そこで、前方から黒塗りのクラウンが向かってくる事に気が付く。
車は、真っ直ぐに俺の方向へ向かってくると、そのまま俺の横を通り過ぎ学校の方へと向かう。
「巫女?」
一瞬、擦れ違う時に黒いスモークガラスの向こう側――、車の後部座席に巫女と神主が乗っている姿が見えた。
「神職か。税金を払わないから金もっているよな」
どこに向かったのかは知らないが、宗教ってのは税金を払う必要ないと聞いたことがあるから、金だけは持っているのだろう。

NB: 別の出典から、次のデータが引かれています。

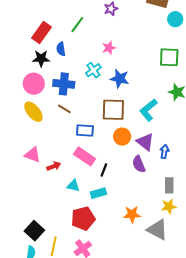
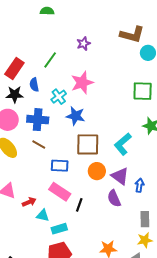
pink star: (109, 48) -> (82, 83), size x1.6
cyan cross: (93, 70) -> (59, 97), moved
blue star: (120, 79) -> (76, 116), moved
cyan triangle: (73, 186) -> (43, 215), moved
cyan rectangle: (98, 193) -> (59, 229), moved

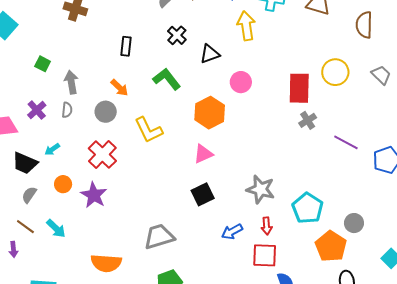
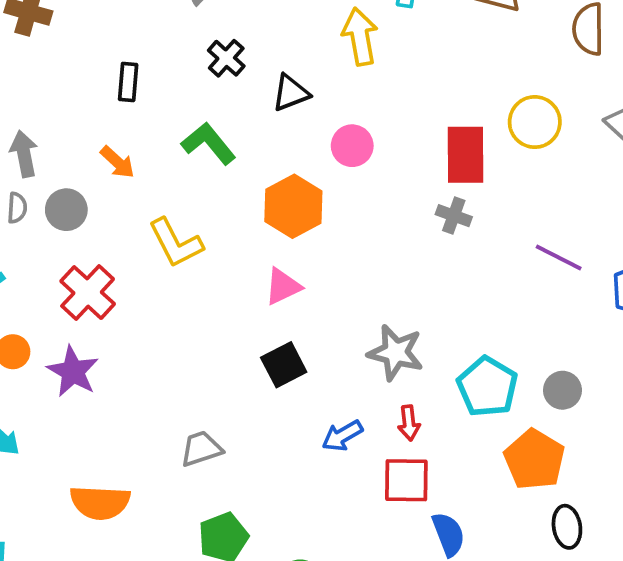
gray circle: (106, 112) -> (66, 210), moved
gray cross: (308, 120) -> (454, 216), moved, turned -36
gray circle: (354, 223) -> (562, 390), moved
gray trapezoid: (159, 237) -> (201, 449), size x0.7

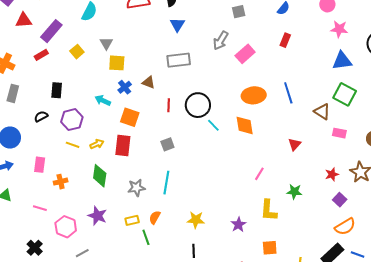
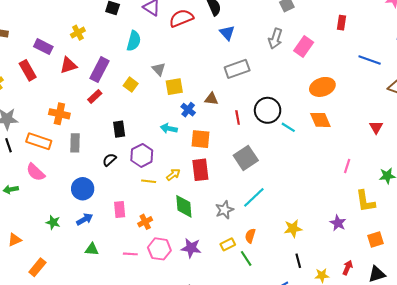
blue line: (288, 93) -> (370, 60), moved, turned -40
gray square: (167, 144) -> (246, 158), size x1.6
cyan line: (166, 183) -> (254, 197), turned 50
pink hexagon: (66, 227) -> (159, 249), moved

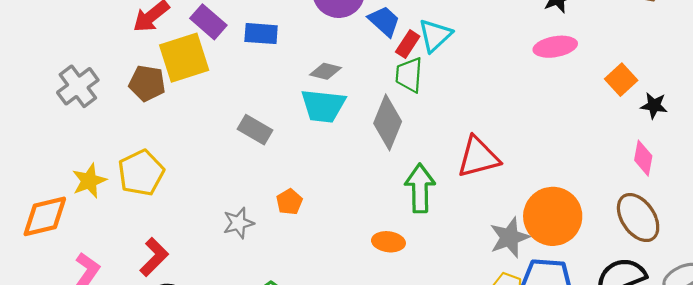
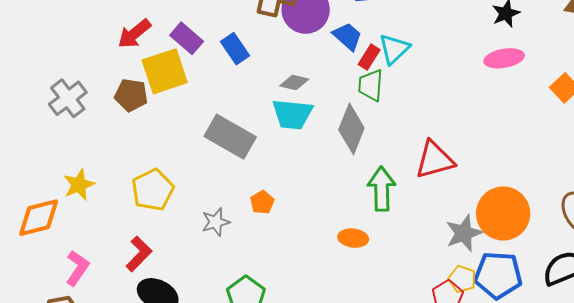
blue rectangle: (261, 34) -> (235, 49), turned 52
gray rectangle: (255, 130) -> (230, 137), size x1.6
yellow pentagon: (141, 173) -> (153, 190), moved

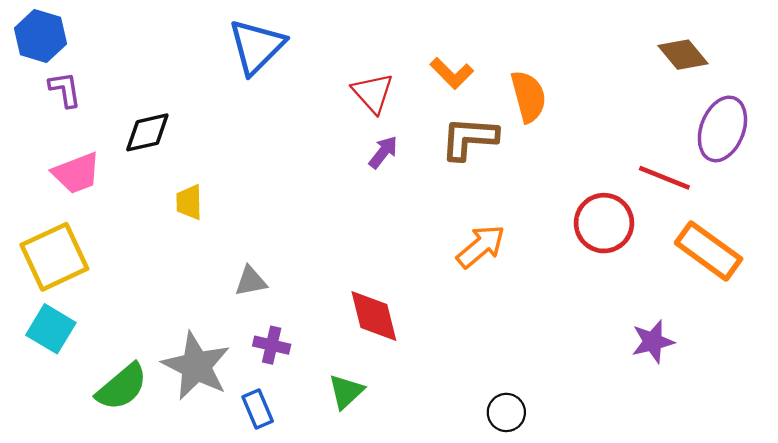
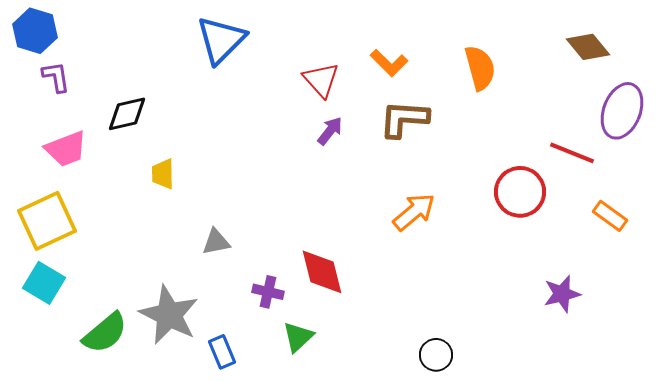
orange semicircle: (528, 96) -> (480, 68), moved
orange rectangle: (709, 251) -> (610, 216), size x0.6
purple cross: (272, 345) -> (268, 292), moved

そうじゃないと、高級車に乗れないし、まして運転手なんて雇う事もできないだろう。
「まぁ、向こうも同じだったからな」
宗教関係というのは信者が居ればお布施とかで稼げて、そういうのを実際見て来たし腐敗した組織も数えきれないほど見てきた。
まぁ、いまさらってところだろう。
日向駅から千葉駅まで電車を乗り継ぎ駅で降りたあとは地下駐輪所で自分の自転車を探す。
正直、30年前の記憶だから、どこに自転車を置いたのか覚えていない。
1時間近くかけて、自転車を見つけたあとは地下から自転車を引いて外へと出る。
そして自宅前に到着したのは30分後であった。
公団住宅のエントランスに到着し郵便受けを確認していたところで、「お兄ちゃん!」と、抱き付いてくる妹が!

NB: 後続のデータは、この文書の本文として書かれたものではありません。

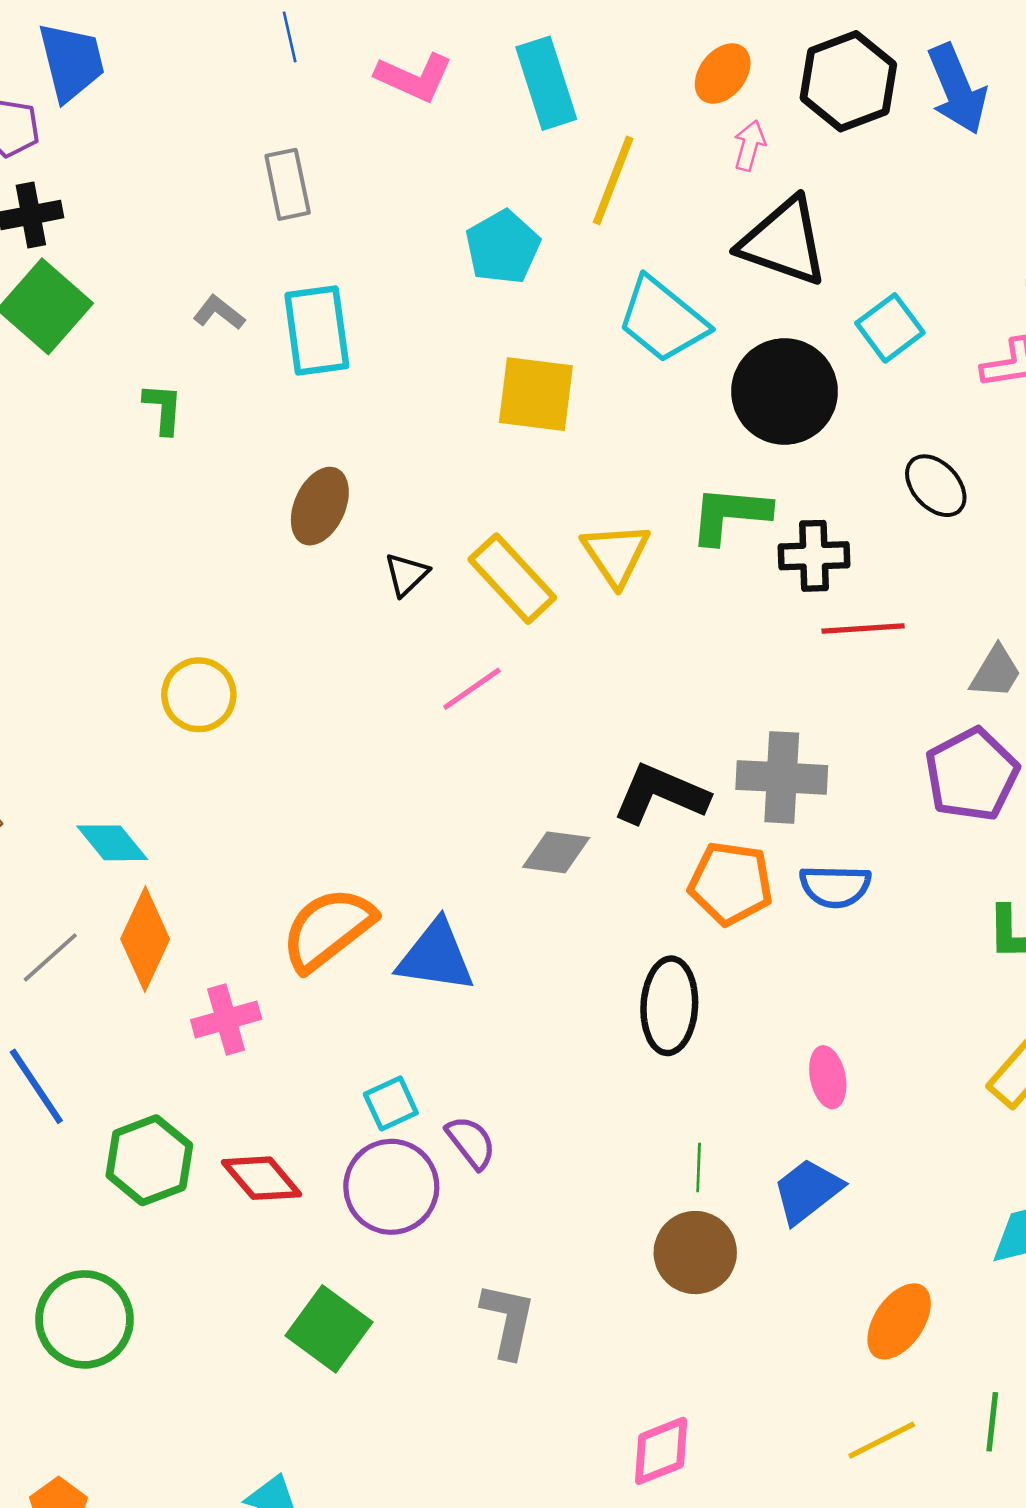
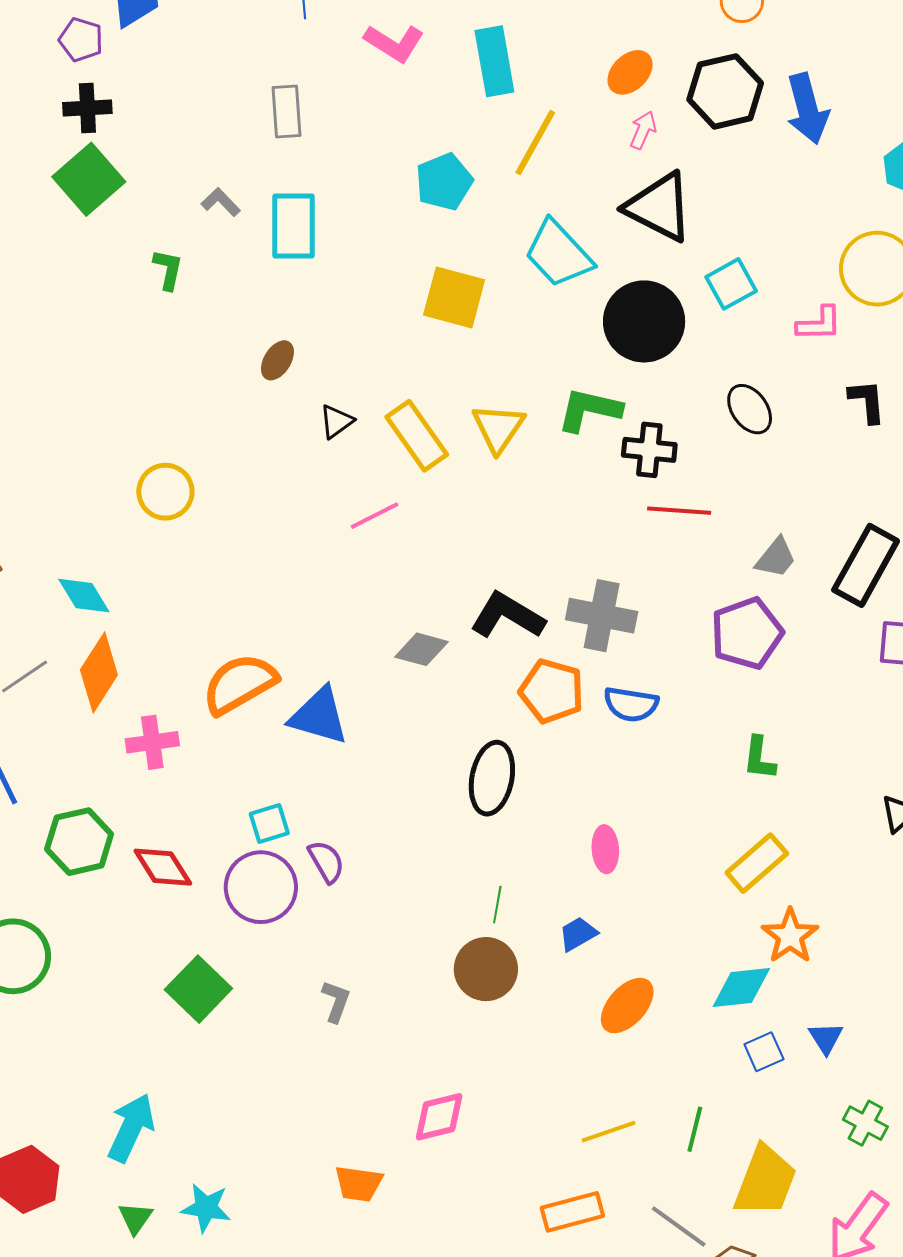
brown ellipse: (320, 506) -> (277, 360), size x0.7
blue trapezoid: (807, 1191) -> (578, 934), size x0.7
gray L-shape: (508, 1320) -> (336, 1001), size x0.7
orange ellipse: (899, 1321) -> (627, 1006), moved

視線を向けると、そこにはツインテールの黒髪美少女と揶揄される事がよくある自慢の妹がいた。
「どうした? 妹よ」
「どうした? じゃないから! 学校から、連絡があったんだよ! お兄ちゃんが、事故にあったって!」
「そうなのか?」
「うん! 純也さんも、都さんも、すごく心配してて、あとで来るって言ってたよ! それにしても、お兄ちゃん!」
「なんだよ……」
「本当に良かった。何にもないみたいで……ぐすん」
たしか、30年前に日本で暮らしていた時は、親父が海外に出張に行っていく事が決まって、母親も一緒に付いていくことになったんだっけか。

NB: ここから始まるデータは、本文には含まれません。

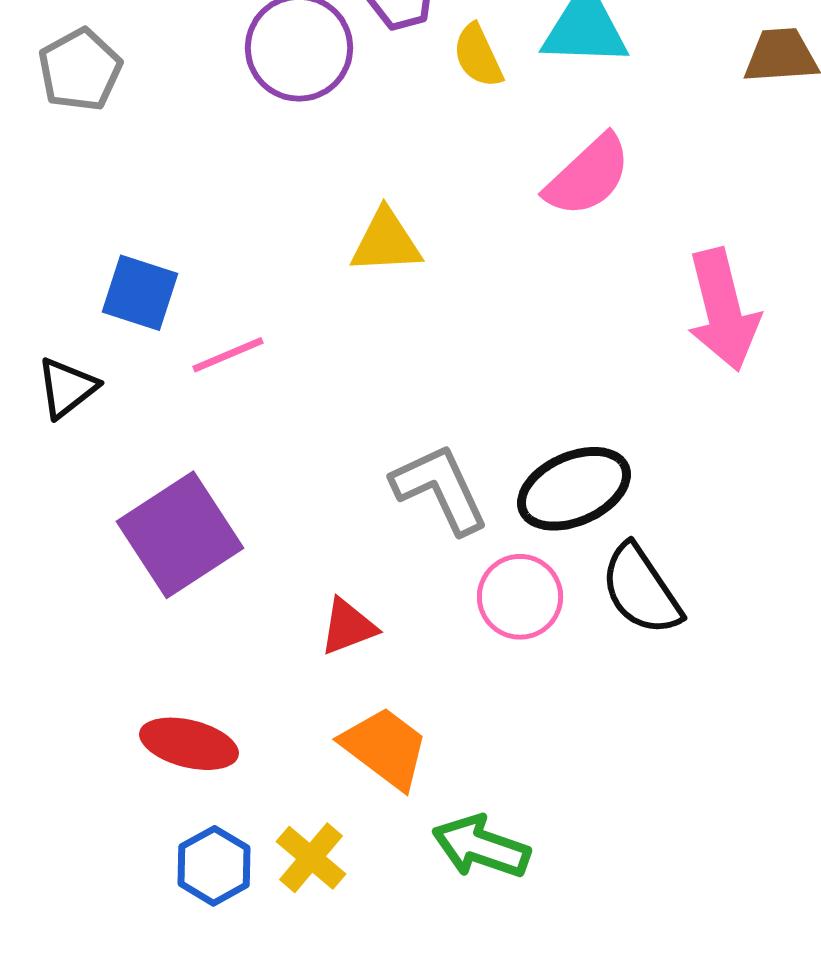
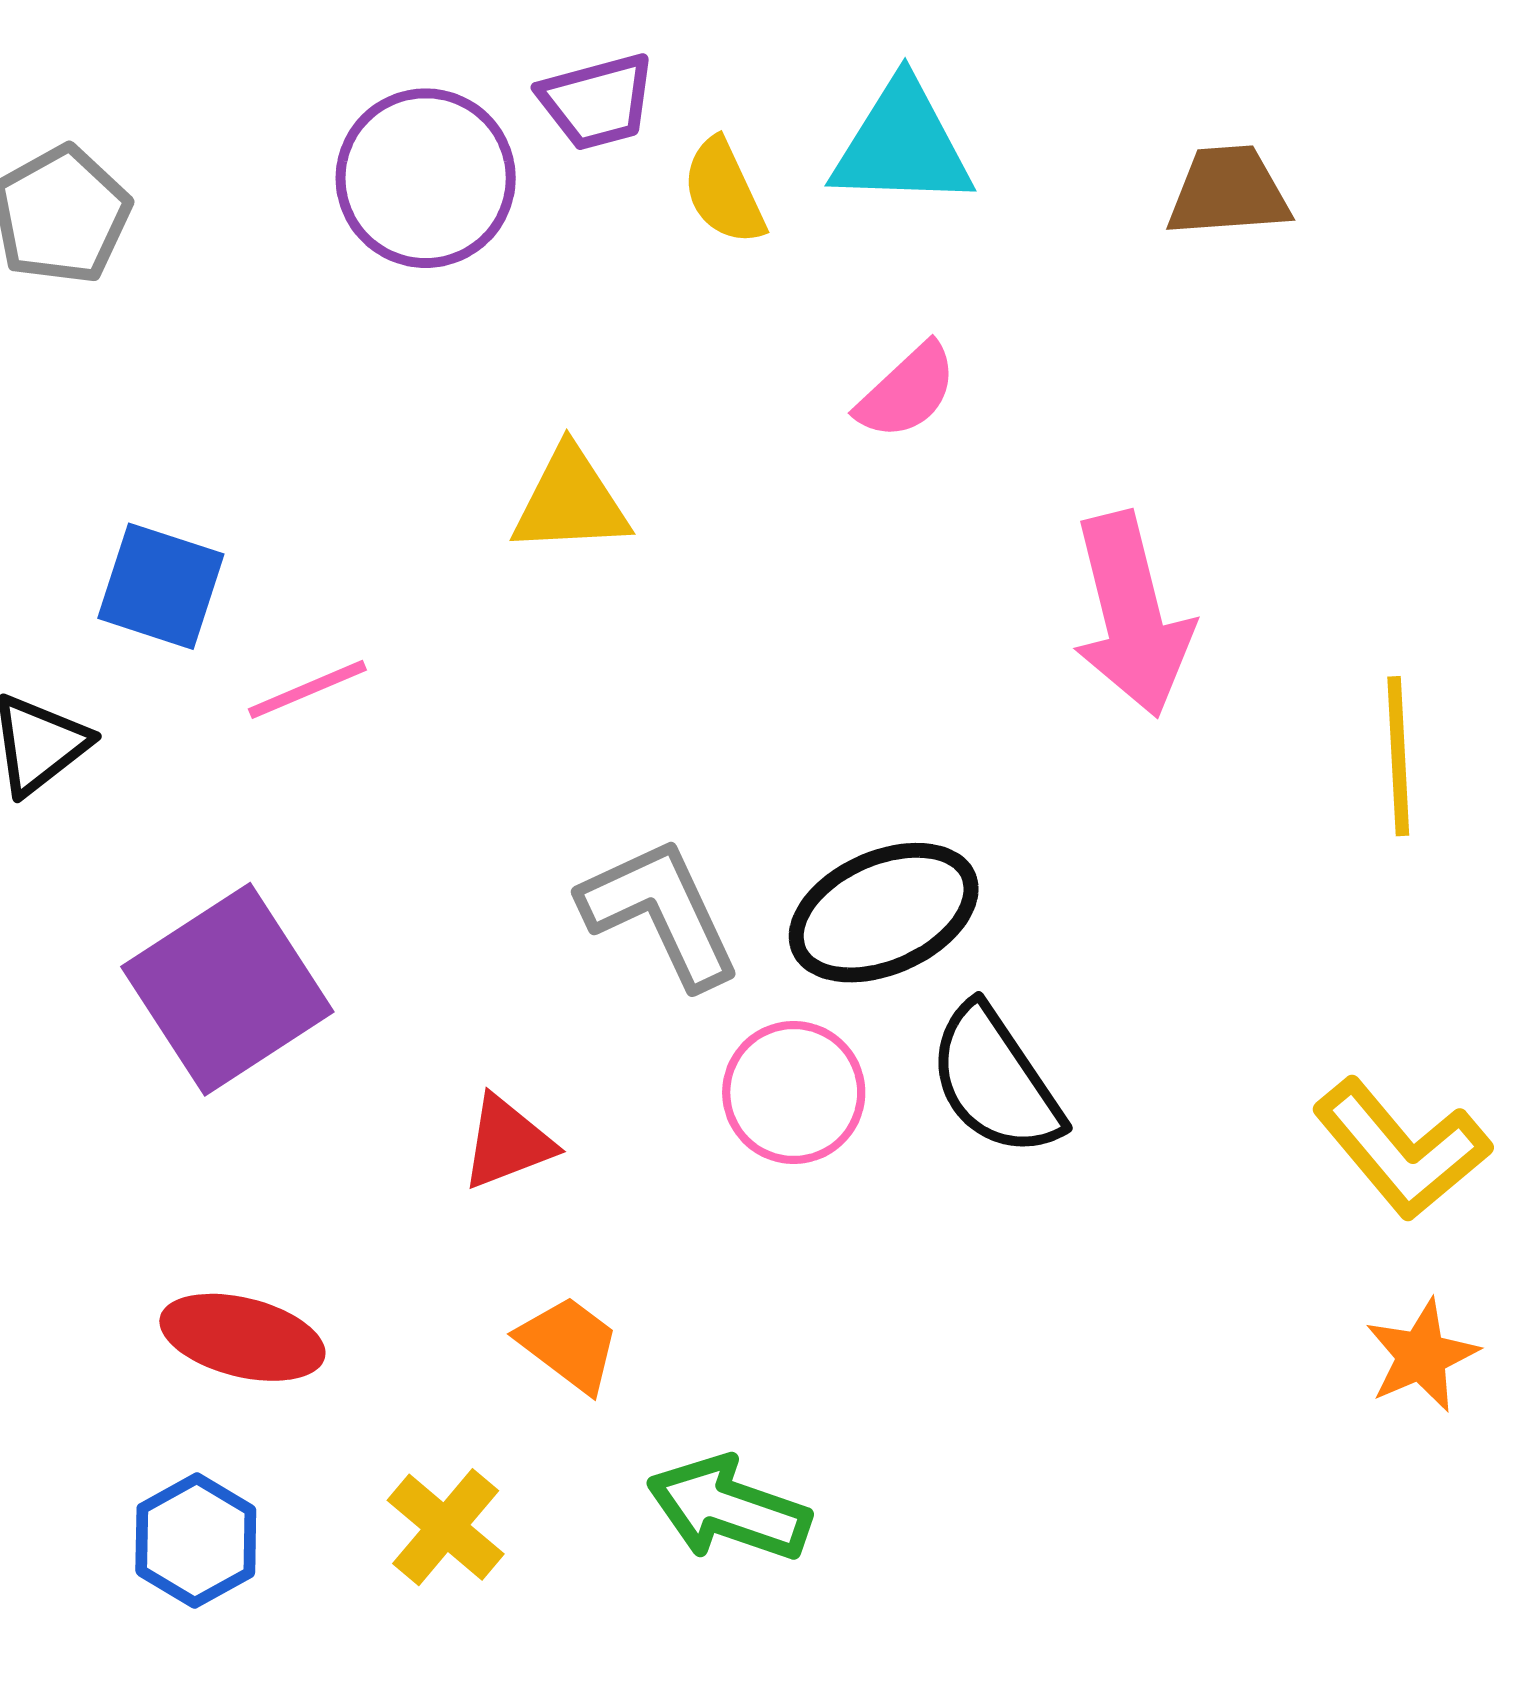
pink semicircle: (588, 176) -> (907, 391), size x0.7
orange trapezoid: (385, 748) -> (569, 1344), size x0.7
blue hexagon: (214, 866) -> (196, 1540), moved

そうなると俺が異世界に召喚されてからは、ずっと妹の胡桃(くるみ)は一人で頑張っていたのかもな……。
「胡桃……」
「お兄ちゃん。えっとね……、話は大まかに学校から教えてもらったけど! とりあえずね! その服の染み! 早く落とさないと落ちなくなっちゃうよ! 早く、洗濯しないと!」
「そうだな……」
「ケチャップって聞いていたけど、すごくリアルな色だよね?」
「そうか?」
「うん。だって、男の人とは女は違うからね!」
「あー」
何となく察した。
ただ、それを口にすることはしない。
それにしても、あとで来るとは……律儀な奴らだな。